The afternoon-tea tongue sandwich is pressed ox tongue put through the manners of the tea tray. The defining facts are subtractive: the crusts gone, the bread thin, the meat shaved rather than sliced, the whole thing trimmed square and cut into fingers small enough to take in two bites without a plate. Where the everyday tongue sandwich is an honest cold-cut lunch, this is the same meat made delicate on purpose, chosen for the tray precisely because tongue is mild, fine-grained, and pale, and so behaves itself among cucumber and smoked salmon rather than shouting over them. The trimming is the design, not a flourish: a crust would resist a tender filling and the form depends on nothing resisting.

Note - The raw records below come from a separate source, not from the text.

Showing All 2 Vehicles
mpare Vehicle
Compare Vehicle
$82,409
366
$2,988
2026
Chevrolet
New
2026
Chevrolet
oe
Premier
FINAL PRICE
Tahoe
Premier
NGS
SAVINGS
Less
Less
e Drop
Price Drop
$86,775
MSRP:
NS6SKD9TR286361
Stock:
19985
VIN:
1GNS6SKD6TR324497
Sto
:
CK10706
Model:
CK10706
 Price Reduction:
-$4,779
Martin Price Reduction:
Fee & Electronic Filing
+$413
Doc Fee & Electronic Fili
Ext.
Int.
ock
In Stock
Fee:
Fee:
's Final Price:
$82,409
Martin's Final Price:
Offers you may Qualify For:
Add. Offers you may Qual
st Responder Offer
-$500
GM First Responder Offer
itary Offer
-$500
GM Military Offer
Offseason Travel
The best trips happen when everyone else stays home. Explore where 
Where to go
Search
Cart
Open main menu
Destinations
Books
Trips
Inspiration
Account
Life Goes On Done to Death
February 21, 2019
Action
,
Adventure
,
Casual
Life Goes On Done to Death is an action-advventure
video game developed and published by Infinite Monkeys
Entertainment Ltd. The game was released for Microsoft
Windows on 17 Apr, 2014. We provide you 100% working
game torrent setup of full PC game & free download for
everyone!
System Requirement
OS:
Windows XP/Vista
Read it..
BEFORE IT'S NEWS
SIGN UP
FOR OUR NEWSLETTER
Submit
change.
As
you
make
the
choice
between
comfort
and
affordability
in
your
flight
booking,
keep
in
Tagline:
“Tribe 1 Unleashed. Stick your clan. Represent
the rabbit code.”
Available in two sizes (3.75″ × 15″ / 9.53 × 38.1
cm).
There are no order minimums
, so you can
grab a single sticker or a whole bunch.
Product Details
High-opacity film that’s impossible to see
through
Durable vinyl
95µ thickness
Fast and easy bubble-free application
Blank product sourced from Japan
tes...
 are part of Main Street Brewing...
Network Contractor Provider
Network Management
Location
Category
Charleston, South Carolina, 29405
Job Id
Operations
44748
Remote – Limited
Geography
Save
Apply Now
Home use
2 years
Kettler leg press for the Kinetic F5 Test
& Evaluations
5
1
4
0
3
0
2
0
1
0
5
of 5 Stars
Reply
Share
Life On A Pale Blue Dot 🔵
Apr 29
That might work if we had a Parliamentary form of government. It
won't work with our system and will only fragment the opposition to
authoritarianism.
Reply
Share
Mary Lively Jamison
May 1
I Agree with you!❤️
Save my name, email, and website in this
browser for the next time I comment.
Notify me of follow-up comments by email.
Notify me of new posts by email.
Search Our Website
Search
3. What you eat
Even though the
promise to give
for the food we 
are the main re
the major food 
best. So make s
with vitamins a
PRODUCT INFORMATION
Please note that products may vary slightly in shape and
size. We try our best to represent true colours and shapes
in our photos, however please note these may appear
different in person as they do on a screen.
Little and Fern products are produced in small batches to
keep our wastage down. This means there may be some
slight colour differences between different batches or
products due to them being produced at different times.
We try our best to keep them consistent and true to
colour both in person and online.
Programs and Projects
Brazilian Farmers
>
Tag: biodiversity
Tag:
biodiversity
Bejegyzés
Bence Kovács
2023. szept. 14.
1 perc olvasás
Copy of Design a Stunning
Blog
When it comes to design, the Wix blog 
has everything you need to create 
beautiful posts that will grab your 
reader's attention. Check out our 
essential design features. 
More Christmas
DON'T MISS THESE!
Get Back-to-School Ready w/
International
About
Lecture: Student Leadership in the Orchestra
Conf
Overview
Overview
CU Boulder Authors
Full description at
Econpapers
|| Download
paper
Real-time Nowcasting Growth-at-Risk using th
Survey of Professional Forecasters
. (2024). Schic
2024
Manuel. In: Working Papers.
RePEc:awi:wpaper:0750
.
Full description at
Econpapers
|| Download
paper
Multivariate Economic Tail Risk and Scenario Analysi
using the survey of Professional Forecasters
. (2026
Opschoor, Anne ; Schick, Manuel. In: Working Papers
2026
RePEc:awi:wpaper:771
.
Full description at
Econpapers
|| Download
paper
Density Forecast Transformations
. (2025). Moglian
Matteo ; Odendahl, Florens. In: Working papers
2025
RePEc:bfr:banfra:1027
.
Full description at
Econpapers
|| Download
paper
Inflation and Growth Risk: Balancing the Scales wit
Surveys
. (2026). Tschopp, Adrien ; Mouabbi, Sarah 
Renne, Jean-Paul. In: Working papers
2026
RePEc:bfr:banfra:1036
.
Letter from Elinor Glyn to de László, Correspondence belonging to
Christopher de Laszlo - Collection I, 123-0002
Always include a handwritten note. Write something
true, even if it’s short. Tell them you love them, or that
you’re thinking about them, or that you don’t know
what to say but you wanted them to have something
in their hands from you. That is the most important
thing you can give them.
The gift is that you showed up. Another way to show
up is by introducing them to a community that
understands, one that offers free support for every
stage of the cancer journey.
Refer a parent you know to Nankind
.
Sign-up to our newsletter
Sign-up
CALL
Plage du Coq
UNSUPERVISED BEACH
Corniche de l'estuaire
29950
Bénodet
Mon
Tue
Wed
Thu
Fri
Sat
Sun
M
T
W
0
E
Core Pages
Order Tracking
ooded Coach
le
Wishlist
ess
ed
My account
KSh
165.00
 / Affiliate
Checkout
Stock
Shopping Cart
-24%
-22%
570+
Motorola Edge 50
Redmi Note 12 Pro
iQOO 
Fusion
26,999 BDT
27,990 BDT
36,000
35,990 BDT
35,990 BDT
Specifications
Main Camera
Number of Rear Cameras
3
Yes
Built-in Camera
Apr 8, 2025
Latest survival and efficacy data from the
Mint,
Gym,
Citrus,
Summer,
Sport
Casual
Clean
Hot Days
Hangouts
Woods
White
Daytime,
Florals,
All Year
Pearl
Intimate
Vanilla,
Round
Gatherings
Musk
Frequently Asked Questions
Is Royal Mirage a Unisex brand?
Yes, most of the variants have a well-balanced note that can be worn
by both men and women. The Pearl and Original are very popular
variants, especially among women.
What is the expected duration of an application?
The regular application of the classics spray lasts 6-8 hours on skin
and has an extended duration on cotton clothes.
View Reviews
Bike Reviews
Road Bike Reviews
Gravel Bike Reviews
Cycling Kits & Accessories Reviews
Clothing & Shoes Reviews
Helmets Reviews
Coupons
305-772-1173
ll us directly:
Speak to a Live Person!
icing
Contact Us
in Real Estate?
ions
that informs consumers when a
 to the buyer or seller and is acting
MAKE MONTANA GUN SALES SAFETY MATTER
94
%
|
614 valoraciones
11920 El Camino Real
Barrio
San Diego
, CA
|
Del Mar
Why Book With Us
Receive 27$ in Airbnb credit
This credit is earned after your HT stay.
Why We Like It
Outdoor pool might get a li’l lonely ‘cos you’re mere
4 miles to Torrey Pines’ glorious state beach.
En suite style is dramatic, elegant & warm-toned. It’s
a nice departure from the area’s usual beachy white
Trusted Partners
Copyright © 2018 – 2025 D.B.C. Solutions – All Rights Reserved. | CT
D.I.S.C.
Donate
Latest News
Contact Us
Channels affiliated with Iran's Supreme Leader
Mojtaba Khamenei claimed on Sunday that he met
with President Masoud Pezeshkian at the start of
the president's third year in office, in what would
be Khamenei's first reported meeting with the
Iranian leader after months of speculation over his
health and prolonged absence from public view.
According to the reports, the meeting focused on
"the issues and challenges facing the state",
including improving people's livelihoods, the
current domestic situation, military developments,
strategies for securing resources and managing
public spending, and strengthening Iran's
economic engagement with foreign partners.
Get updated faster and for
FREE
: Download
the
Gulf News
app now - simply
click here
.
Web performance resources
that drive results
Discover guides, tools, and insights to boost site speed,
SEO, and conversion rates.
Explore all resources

The craft is in the thinness of the meat and the restraint of the seasoning. Tongue for the tea tray is shaved very thin across the grain so it folds and yields rather than slabbing, and it is laid in a single even layer so the finger presses flat and cuts cleanly without the meat dragging. The mustard, if it appears at all, is the gentlest possible smear, often softened into the butter rather than laid on as a stripe, because the point of the register is balance and delicacy and a sharp burst would break it. Butter spread to the edges waterproofs the crumb and bridges the brine's salt to the bread, so the finger survives the wait between assembly and the table. Plain soft bread is correct because it gives a tender filling no chew to fight.
There is little room to vary inside the form. A whisper of mustard cress, the thinnest watercress leaf, or mustard worked into the butter is near the limit before it stops being this sandwich. The everyday tongue sandwich, thicker-cut and frankly mustarded at the counter, is the other reading and is treated on its own. Each deserves its own article rather than being crowded in here.